◆ **WORK TO COMPLETE**
Reproduce the data below exactly as written. Pictures do not belong in the copy.

◆ **DATA FOR PROCESSING**
Segment Open

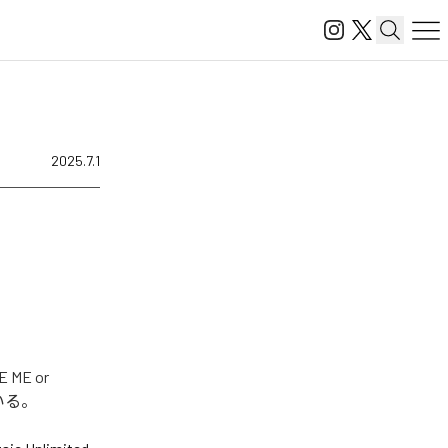
2025.7.1
E or
ている。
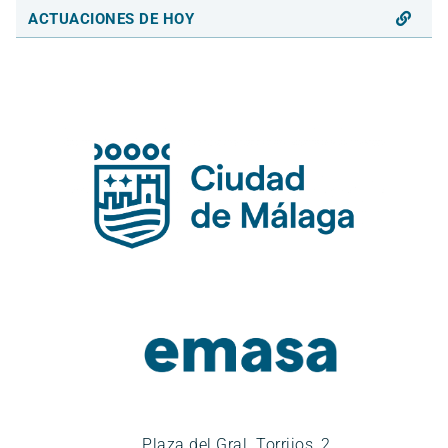
ACTUACIONES DE HOY
Plaza del Gral. Torrijos, 2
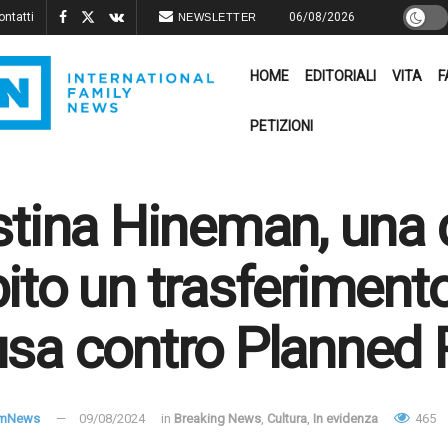
ontatti
06/08/2026
NEWSLETTER
HOME
EDITORIALI
VITA
F
PETIZIONI
stina Hineman, una
ito un trasferimento
sa contro Planned 
amNews
09/08/2024
in
Breaking News
,
Cultura
,
In evidenza
465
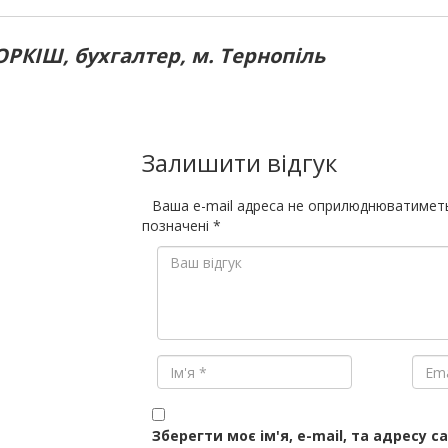
ОРКІШ, бухгалтер, м. Тернопіль
Залишити відгук
Ваша e-mail адреса не оприлюднюватимет
позначені
*
Зберегти моє ім'я, e-mail, та адресу с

Segment Closed

◆ **TASK RESULT**
2025.7.1
E or
ている。
ACTUACIONES DE HOY
Plaza del Gral. Torrijos, 2
ontatti
06/08/2026
NEWSLETTER
HOME
EDITORIALI
VITA
F
PETIZIONI
stina Hineman, una
ito un trasferimento
sa contro Planned 
amNews
09/08/2024
in
Breaking News
,
Cultura
,
In evidenza
465
ОРКІШ, бухгалтер, м. Тернопіль
Залишити відгук
Ваша e-mail адреса не оприлюднюватимет
позначені
*
Зберегти моє ім'я, e-mail, та адресу с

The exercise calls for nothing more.